An Underreported Consequence of the Standoff
Most coverage of the US-Iran conflict has focused on oil prices and the risk of a full closure of the Strait of Hormuz, through which roughly a fifth of the world’s seaborne crude normally passes. Less visible is a slower-moving, equally costly problem: ships that have been anchored or rerouted for weeks are now dealing with heavy hull fouling. Specialist “bottom cleaner” crews are being dispatched to scrape off marine growth that has attached itself to tankers stranded in the warm waters of the Persian Gulf, according to reporting on the scale of the buildup facing vessels caught in the standoff (CNN Business).

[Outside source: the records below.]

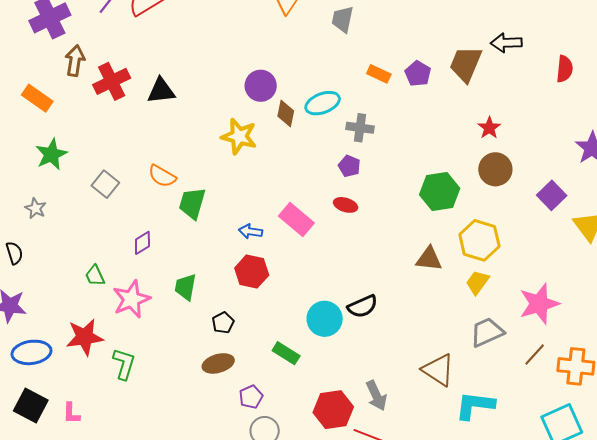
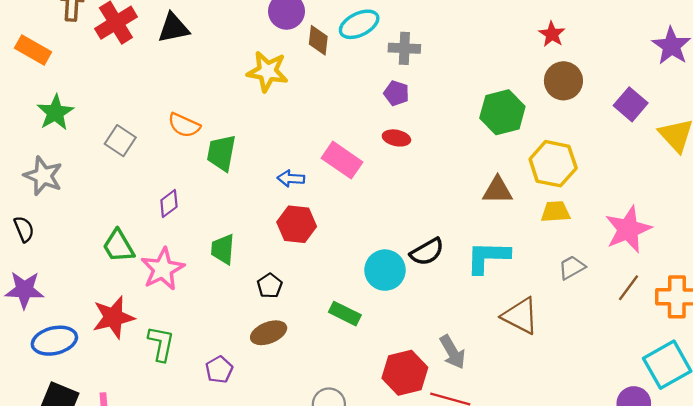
gray star: (36, 208) -> (43, 176), size x1.6
green trapezoid: (95, 276) -> (118, 246), size x1.4
yellow trapezoid: (477, 282) -> (555, 212), turned 56
gray trapezoid: (487, 332) -> (572, 267), size x0.7
purple pentagon: (251, 397) -> (219, 370), moved
cyan L-shape: (475, 405) -> (488, 257), moved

Biofouling is not a cosmetic issue. A fouled hull increases drag, which raises fuel consumption by as much as 20–40% depending on severity, according to maritime engineering estimates cited across shipping-industry literature. For an industry already absorbing higher war-risk premiums, the added fuel and dry-docking costs compound an already expensive standoff.

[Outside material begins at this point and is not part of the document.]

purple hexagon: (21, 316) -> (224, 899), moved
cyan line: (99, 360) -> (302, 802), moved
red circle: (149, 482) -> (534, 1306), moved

Where the Standoff Stands Now
By early July, daily oil flows through the Strait had recovered to more than 10 million barrels a day, with Saudi and UAE crude exports running at roughly 90% of pre-war levels, according to a review of shipping data by UK Finance. That recovery has helped push Brent crude down roughly 40% from its April peak. But the fact that flows are recovering doesn’t erase the weeks of disruption already priced into contracts, insurance renewals and vessel maintenance schedules.

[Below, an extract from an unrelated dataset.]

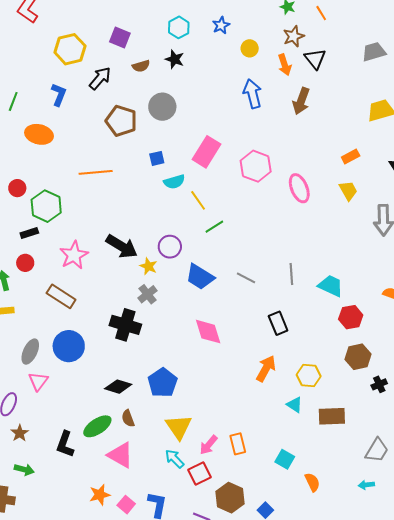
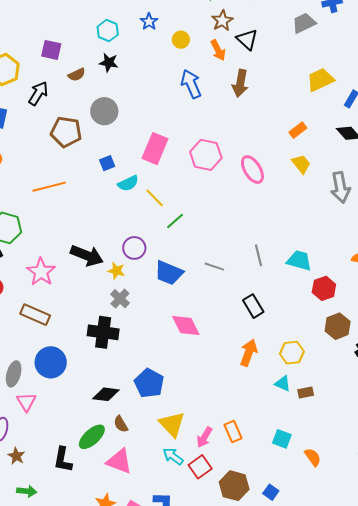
brown rectangle: (332, 416) -> (306, 393), moved, size x0.6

Bank of England Governor Andrew Bailey has flagged this lag effect directly, noting that even as spot oil prices fall, “the higher energy prices of the past four months mean there’s already some inflationary pressure in the pipeline” for consumer economies (Hanbury Wealth Economic Review).
Why This Matters Beyond Shipping
The biofouling problem is a useful proxy for a broader truth about the Hormuz conflict: its costs are not confined to the headline price of a barrel of oil. They show up in:
- Insurance markets — War-risk premiums for Gulf transits have risen sharply and are only slowly normalizing as underwriters reassess vessel-specific risk.
- Fuel and emissions costs — Fouled hulls burn more bunker fuel, an expense that ultimately filters into freight rates and consumer goods prices.
- Dry-dock capacity — A surge in demand for emergency hull cleaning is straining specialist marine services capacity in Gulf ports.
- Second-round inflation — Central banks in energy-importing economies, including the UK, have explicitly built these lagged supply-chain effects into their inflation forecasts for the second half of 2026 (Bank of England, June 2026 Monetary Policy Summary).
The Bigger Picture for Trade-Dependent Economies
Economies with heavy exposure to Gulf shipping lanes — the UK, Singapore, and the broader Gulf states themselves — are watching this unwind carefully. Singapore’s own trade ministry has explicitly cited the conflict as a downside risk to its 2026 growth forecast even as second-quarter GDP beat expectations (CNBC). Dubai, meanwhile, has continued to post resilient non-oil growth, insulated somewhat by economic diversification away from hydrocarbons (Gulf Business).
For freight forwarders, insurers and importers, the lesson of the biofouling episode is that Gulf conflict risk doesn’t disappear the moment a ceasefire is announced — it lingers in maintenance backlogs, insurance renewal cycles and fuel cost pass-through for months afterward.
Key Takeaways
- Prolonged vessel idling in the Persian Gulf has created a costly biofouling problem now requiring emergency hull-cleaning operations.
- Oil flows through Hormuz have largely recovered, but the inflationary “pipeline effect” of the disruption is still working through import-dependent economies.
- Central banks, including the Bank of England, have explicitly incorporated lagged energy-shock effects into their 2026 inflation forecasts.
- Trade hubs like Singapore and Dubai are tracking the conflict’s tail risks even as headline growth figures remain strong.